Author: Roy Eassa
Date: 12:30:39 09/25/02
Go up one level in this thread
On September 25, 2002 at 14:36:38, Dann Corbit wrote: >On September 25, 2002 at 14:25:33, Roy Eassa wrote: > >>On September 25, 2002 at 14:10:22, Robert Hyatt wrote: >> >>>On September 25, 2002 at 13:27:10, Roy Eassa wrote: >>> >>>> >>>>Is Ruffian really a completely new chess engine that is very, very strong? >>>>Christophe estimated the chances of this to be 0.01% in an earlier thread. >>>> >>>>(I'm catching up here after a couple weeks of PC problems, but recent Ruffian >>>>messages seem to be relatively positive.) >>> >>> >>>re-read what he wrote. He said that the chances of a total "unknown" writing >>>such a strong engine alone is very small. That doesn't preclude the program >>>being new. And if it _is_ new, that suggests that another possibility we >>>both hinted at might be the case... namely that the author is not as unknown >>>as we might think... >> >> >>So the author might be somebody other than that Swedish fellow whose name has >>been mentioned here several times? What is his role, then, I wonder? And who >>might the author really be? (Are there top-rank computer chess authors in >>Sweden?) > >I think the point that Christophe was making that a person working in obscurity >and isolation is not going to make a world-beater chess program. > >Then the point that Robert Hyatt made was that this person may not have been >working in obscurity.
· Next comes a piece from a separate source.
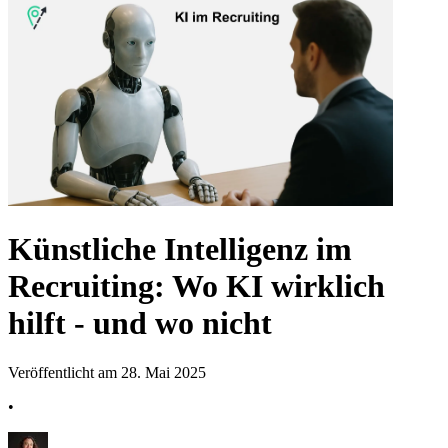
Künstliche Intelligenz im
Recruiting: Wo KI wirklich
hilft - und wo nicht
Veröffentlicht am 28. Mai 2025
•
Perhaps he has read the JICCA and/or the hundreds of >computer chess articles on the net. Perhaps he has read Ernst Heinz's book. Or >in some other way become familiar with the state of the art. > >In this respect, I agree fully with Christophe and Robert, unless the author is >a genius of some perplexing magnitude. I read Christophe's point differently. It seems he and Robert suspect that the author is really not that Swedish fellow (who I think is quite unknown) but rather somebody well-known (who has previously produced a very strong program), or at the very least somebody who has been seen in CC circles asking a lot of technical questions. My interpretation is based on the use of quotes around "unknown" and the use of the phrase, "the author is not as unknown as we might think." If my interpretation is correct, it is a much stronger statement than that the author has studied computer chess programming extensively (which I think few would disagree with!).